* [EXERCISE DESCRIPTION] Copy all entries exactly, and wherever an entry holds a picture, leave that picture out.

* [EXERCISE INPUTS]
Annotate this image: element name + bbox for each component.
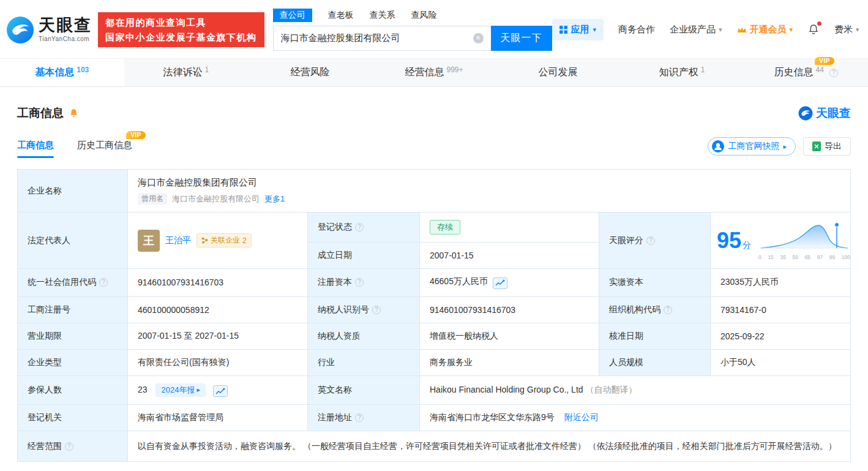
tab-label: 历史信息 bbox=[774, 66, 814, 79]
search-button[interactable]: 天眼一下 bbox=[491, 26, 552, 51]
help-icon[interactable]: ? bbox=[355, 223, 364, 232]
nav-cooperation[interactable]: 商务合作 bbox=[618, 24, 655, 36]
annual-report-link[interactable]: 2024年报▸ bbox=[155, 383, 205, 397]
establish-date-label: 成立日期 bbox=[308, 243, 420, 269]
help-icon[interactable]: ? bbox=[65, 442, 73, 451]
notifications-button[interactable] bbox=[807, 23, 820, 36]
legal-rep-link[interactable]: 王治平 bbox=[165, 235, 191, 246]
company-nav-tabs: 基本信息 103 法律诉讼 1 经营风险 经营信息 999+ 公司发展 知识产权… bbox=[0, 58, 868, 87]
tab-operation-risk[interactable]: 经营风险 bbox=[248, 59, 372, 86]
tab-history-info[interactable]: VIP 历史信息 44 ? bbox=[744, 59, 868, 86]
score-curve bbox=[758, 221, 850, 252]
help-icon[interactable]: ? bbox=[372, 306, 381, 314]
nearby-companies-link[interactable]: 附近公司 bbox=[564, 412, 599, 422]
approval-date-label: 核准日期 bbox=[599, 323, 711, 349]
tab-basic-info[interactable]: 基本信息 103 bbox=[0, 59, 124, 86]
tianyancha-logo[interactable]: 天眼查 TianYanCha.com bbox=[6, 16, 92, 44]
table-row: 统一社会信用代码? 914601007931416703 注册资本? 46605… bbox=[18, 269, 851, 297]
vip-label: 开通会员 bbox=[750, 24, 787, 36]
insured-value: 23 2024年报▸ bbox=[128, 375, 308, 405]
reg-number-label: 工商注册号 bbox=[18, 296, 128, 323]
search-input[interactable] bbox=[273, 26, 491, 51]
tab-count: 1 bbox=[701, 66, 705, 74]
former-name: 海口市金融控股有限公司 bbox=[172, 194, 260, 205]
snapshot-label: 工商官网快照 bbox=[728, 141, 779, 152]
search-tab-risk[interactable]: 查风险 bbox=[411, 10, 437, 21]
excel-icon bbox=[812, 141, 821, 151]
open-vip-button[interactable]: 开通会员 ▾ bbox=[737, 24, 793, 36]
grid-icon bbox=[559, 26, 567, 34]
subtab-history-business-info[interactable]: VIP 历史工商信息 bbox=[77, 140, 132, 158]
trend-chart-icon[interactable] bbox=[213, 385, 228, 397]
chevron-down-icon: ▾ bbox=[790, 26, 793, 34]
help-icon[interactable]: ? bbox=[664, 306, 672, 314]
credit-code-label: 统一社会信用代码? bbox=[18, 269, 128, 297]
export-label: 导出 bbox=[825, 141, 842, 152]
enterprise-label: 企业级产品 bbox=[670, 24, 716, 36]
help-icon[interactable]: ? bbox=[355, 278, 364, 287]
official-snapshot-button[interactable]: 工商官网快照 ▸ bbox=[708, 137, 796, 156]
reg-number-value: 460100000058912 bbox=[128, 296, 308, 323]
tianyancha-logo-icon bbox=[798, 106, 813, 121]
paid-capital-value: 23035万人民币 bbox=[711, 269, 851, 297]
company-name-label: 企业名称 bbox=[18, 170, 128, 213]
user-menu[interactable]: 费米 ▾ bbox=[834, 24, 859, 36]
score-cell: 95分 bbox=[711, 213, 851, 269]
help-icon[interactable]: ? bbox=[829, 69, 838, 77]
tab-label: 基本信息 bbox=[35, 66, 74, 79]
section-title: 工商信息 bbox=[17, 105, 64, 121]
vip-badge: VIP bbox=[126, 131, 146, 139]
score-distribution-chart[interactable]: 0 15 35 50 65 97 99 100 bbox=[758, 221, 850, 260]
promo-banner: 都在用的商业查询工具 国家中小企业发展子基金旗下机构 bbox=[98, 12, 264, 47]
insured-label: 参保人数 bbox=[18, 375, 128, 405]
tianyan-score: 95分 bbox=[717, 228, 751, 254]
score-axis-ticks: 0 15 35 50 65 97 99 100 bbox=[758, 254, 850, 260]
help-icon[interactable]: ? bbox=[646, 236, 655, 245]
company-type-label: 企业类型 bbox=[18, 349, 128, 375]
tab-label: 经营风险 bbox=[290, 66, 329, 79]
tab-legal-proceedings[interactable]: 法律诉讼 1 bbox=[124, 59, 249, 86]
table-row: 营业期限 2007-01-15 至 2027-01-15 纳税人资质 增值税一般… bbox=[18, 323, 851, 349]
staff-size-value: 小于50人 bbox=[711, 349, 851, 375]
industry-label: 行业 bbox=[308, 349, 420, 375]
apps-menu[interactable]: 应用 ▾ bbox=[552, 19, 604, 40]
legal-rep-label: 法定代表人 bbox=[18, 213, 128, 269]
former-name-tag: 曾用名 bbox=[138, 193, 167, 205]
org-code-value: 79314167-0 bbox=[711, 296, 851, 323]
table-row: 法定代表人 王 王治平 关联企业 2 bbox=[18, 213, 851, 243]
trend-chart-icon[interactable] bbox=[493, 277, 507, 289]
tab-count: 1 bbox=[205, 66, 209, 74]
apps-label: 应用 bbox=[571, 24, 589, 36]
search-tab-relation[interactable]: 查关系 bbox=[370, 10, 395, 21]
crown-icon bbox=[737, 26, 747, 34]
export-button[interactable]: 导出 bbox=[803, 137, 851, 156]
business-scope-label: 经营范围? bbox=[18, 431, 128, 462]
industry-value: 商务服务业 bbox=[420, 349, 599, 375]
reg-address-label: 注册地址? bbox=[308, 405, 420, 431]
score-label: 天眼评分? bbox=[599, 213, 711, 269]
logo-name: 天眼查 bbox=[39, 17, 92, 34]
help-icon[interactable]: ? bbox=[99, 278, 108, 287]
subtab-business-info[interactable]: 工商信息 bbox=[17, 140, 54, 158]
english-name-label: 英文名称 bbox=[308, 375, 420, 405]
notification-dot bbox=[817, 21, 821, 26]
search-tab-boss[interactable]: 查老板 bbox=[328, 10, 354, 21]
tab-operation-info[interactable]: 经营信息 999+ bbox=[372, 59, 496, 86]
search-tab-company[interactable]: 查公司 bbox=[273, 9, 312, 22]
nav-enterprise-products[interactable]: 企业级产品 ▾ bbox=[670, 24, 722, 36]
table-row: 工商注册号 460100000058912 纳税人识别号? 9146010079… bbox=[18, 296, 851, 323]
more-former-names-link[interactable]: 更多1 bbox=[264, 194, 285, 205]
help-icon[interactable]: ? bbox=[355, 413, 364, 422]
search-area: 查公司 查老板 查关系 查风险 × 天眼一下 bbox=[273, 9, 552, 51]
tab-intellectual-property[interactable]: 知识产权 1 bbox=[620, 59, 744, 86]
related-companies-badge[interactable]: 关联企业 2 bbox=[196, 233, 252, 247]
subscribe-bell-icon[interactable] bbox=[69, 108, 79, 119]
business-term-label: 营业期限 bbox=[18, 323, 128, 349]
table-row: 企业类型 有限责任公司(国有独资) 行业 商务服务业 人员规模 小于50人 bbox=[18, 349, 851, 375]
tab-label: 公司发展 bbox=[539, 66, 578, 79]
taxpayer-id-value: 914601007931416703 bbox=[420, 296, 599, 323]
avatar[interactable]: 王 bbox=[138, 230, 160, 252]
username: 费米 bbox=[834, 24, 853, 36]
clear-icon[interactable]: × bbox=[473, 33, 484, 43]
tab-company-development[interactable]: 公司发展 bbox=[496, 59, 620, 86]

* [ANSWER TO THE EXERCISE]
Annotate this image: element name + bbox for each component.
tab-label: 历史信息 bbox=[774, 66, 814, 79]
search-button[interactable]: 天眼一下 bbox=[491, 26, 552, 51]
help-icon[interactable]: ? bbox=[355, 223, 364, 232]
nav-cooperation[interactable]: 商务合作 bbox=[618, 24, 655, 36]
annual-report-link[interactable]: 2024年报▸ bbox=[155, 383, 205, 397]
establish-date-label: 成立日期 bbox=[308, 243, 420, 269]
help-icon[interactable]: ? bbox=[65, 442, 73, 451]
notifications-button[interactable] bbox=[807, 23, 820, 36]
legal-rep-link[interactable]: 王治平 bbox=[165, 235, 191, 246]
company-nav-tabs: 基本信息 103 法律诉讼 1 经营风险 经营信息 999+ 公司发展 知识产权… bbox=[0, 58, 868, 87]
tab-operation-risk[interactable]: 经营风险 bbox=[248, 59, 372, 86]
tab-history-info[interactable]: VIP 历史信息 44 ? bbox=[744, 59, 868, 86]
score-curve bbox=[758, 221, 850, 252]
help-icon[interactable]: ? bbox=[372, 306, 381, 314]
nearby-companies-link[interactable]: 附近公司 bbox=[564, 412, 599, 422]
approval-date-label: 核准日期 bbox=[599, 323, 711, 349]
tab-basic-info[interactable]: 基本信息 103 bbox=[0, 59, 124, 86]
tianyancha-logo[interactable]: 天眼查 TianYanCha.com bbox=[6, 16, 92, 44]
table-row: 统一社会信用代码? 914601007931416703 注册资本? 46605… bbox=[18, 269, 851, 297]
vip-label: 开通会员 bbox=[750, 24, 787, 36]
insured-value: 23 2024年报▸ bbox=[128, 375, 308, 405]
reg-number-label: 工商注册号 bbox=[18, 296, 128, 323]
search-input[interactable] bbox=[273, 26, 491, 51]
tab-count: 1 bbox=[701, 66, 705, 74]
former-name: 海口市金融控股有限公司 bbox=[172, 194, 260, 205]
snapshot-label: 工商官网快照 bbox=[728, 141, 779, 152]
search-tab-risk[interactable]: 查风险 bbox=[411, 10, 437, 21]
excel-icon bbox=[812, 141, 821, 151]
open-vip-button[interactable]: 开通会员 ▾ bbox=[737, 24, 793, 36]
grid-icon bbox=[559, 26, 567, 34]
subtab-history-business-info[interactable]: VIP 历史工商信息 bbox=[77, 140, 132, 158]
trend-chart-icon[interactable] bbox=[213, 385, 228, 397]
chevron-down-icon: ▾ bbox=[790, 26, 793, 34]
help-icon[interactable]: ? bbox=[664, 306, 672, 314]
credit-code-label: 统一社会信用代码? bbox=[18, 269, 128, 297]
export-label: 导出 bbox=[825, 141, 842, 152]
enterprise-label: 企业级产品 bbox=[670, 24, 716, 36]
help-icon[interactable]: ? bbox=[355, 278, 364, 287]
official-snapshot-button[interactable]: 工商官网快照 ▸ bbox=[708, 137, 796, 156]
reg-number-value: 460100000058912 bbox=[128, 296, 308, 323]
tianyancha-logo-icon bbox=[798, 106, 813, 121]
paid-capital-value: 23035万人民币 bbox=[711, 269, 851, 297]
company-name-label: 企业名称 bbox=[18, 170, 128, 213]
user-menu[interactable]: 费米 ▾ bbox=[834, 24, 859, 36]
score-cell: 95分 bbox=[711, 213, 851, 269]
help-icon[interactable]: ? bbox=[829, 69, 838, 77]
tab-label: 基本信息 bbox=[35, 66, 74, 79]
section-title: 工商信息 bbox=[17, 105, 64, 121]
vip-badge: VIP bbox=[126, 131, 146, 139]
score-distribution-chart[interactable]: 0 15 35 50 65 97 99 100 bbox=[758, 221, 850, 260]
promo-banner: 都在用的商业查询工具 国家中小企业发展子基金旗下机构 bbox=[98, 12, 264, 47]
insured-label: 参保人数 bbox=[18, 375, 128, 405]
tianyan-score: 95分 bbox=[717, 228, 751, 254]
score-axis-ticks: 0 15 35 50 65 97 99 100 bbox=[758, 254, 850, 260]
help-icon[interactable]: ? bbox=[646, 236, 655, 245]
company-type-label: 企业类型 bbox=[18, 349, 128, 375]
tab-label: 经营风险 bbox=[290, 66, 329, 79]
tab-legal-proceedings[interactable]: 法律诉讼 1 bbox=[124, 59, 249, 86]
table-row: 营业期限 2007-01-15 至 2027-01-15 纳税人资质 增值税一般… bbox=[18, 323, 851, 349]
staff-size-value: 小于50人 bbox=[711, 349, 851, 375]
industry-label: 行业 bbox=[308, 349, 420, 375]
apps-menu[interactable]: 应用 ▾ bbox=[552, 19, 604, 40]
legal-rep-label: 法定代表人 bbox=[18, 213, 128, 269]
former-name-tag: 曾用名 bbox=[138, 193, 167, 205]
org-code-value: 79314167-0 bbox=[711, 296, 851, 323]
table-row: 法定代表人 王 王治平 关联企业 2 bbox=[18, 213, 851, 243]
trend-chart-icon[interactable] bbox=[493, 277, 507, 289]
tab-count: 1 bbox=[205, 66, 209, 74]
apps-label: 应用 bbox=[571, 24, 589, 36]
search-tab-relation[interactable]: 查关系 bbox=[370, 10, 395, 21]
crown-icon bbox=[737, 26, 747, 34]
export-button[interactable]: 导出 bbox=[803, 137, 851, 156]
business-scope-label: 经营范围? bbox=[18, 431, 128, 462]
industry-value: 商务服务业 bbox=[420, 349, 599, 375]
reg-address-label: 注册地址? bbox=[308, 405, 420, 431]
score-label: 天眼评分? bbox=[599, 213, 711, 269]
logo-name: 天眼查 bbox=[39, 17, 92, 34]
help-icon[interactable]: ? bbox=[99, 278, 108, 287]
subtab-business-info[interactable]: 工商信息 bbox=[17, 140, 54, 158]
english-name-label: 英文名称 bbox=[308, 375, 420, 405]
notification-dot bbox=[817, 21, 821, 26]
search-tab-boss[interactable]: 查老板 bbox=[328, 10, 354, 21]
tab-operation-info[interactable]: 经营信息 999+ bbox=[372, 59, 496, 86]
search-tab-company[interactable]: 查公司 bbox=[273, 9, 312, 22]
nav-enterprise-products[interactable]: 企业级产品 ▾ bbox=[670, 24, 722, 36]
table-row: 工商注册号 460100000058912 纳税人识别号? 9146010079… bbox=[18, 296, 851, 323]
more-former-names-link[interactable]: 更多1 bbox=[264, 194, 285, 205]
help-icon[interactable]: ? bbox=[355, 413, 364, 422]
search-area: 查公司 查老板 查关系 查风险 × 天眼一下 bbox=[273, 9, 552, 51]
tab-intellectual-property[interactable]: 知识产权 1 bbox=[620, 59, 744, 86]
related-companies-badge[interactable]: 关联企业 2 bbox=[196, 233, 252, 247]
subscribe-bell-icon[interactable] bbox=[69, 108, 79, 119]
business-term-label: 营业期限 bbox=[18, 323, 128, 349]
table-row: 企业类型 有限责任公司(国有独资) 行业 商务服务业 人员规模 小于50人 bbox=[18, 349, 851, 375]
tab-label: 公司发展 bbox=[539, 66, 578, 79]
taxpayer-id-value: 914601007931416703 bbox=[420, 296, 599, 323]
avatar[interactable]: 王 bbox=[138, 230, 160, 252]
username: 费米 bbox=[834, 24, 853, 36]
clear-icon[interactable]: × bbox=[473, 33, 484, 43]
tab-company-development[interactable]: 公司发展 bbox=[496, 59, 620, 86]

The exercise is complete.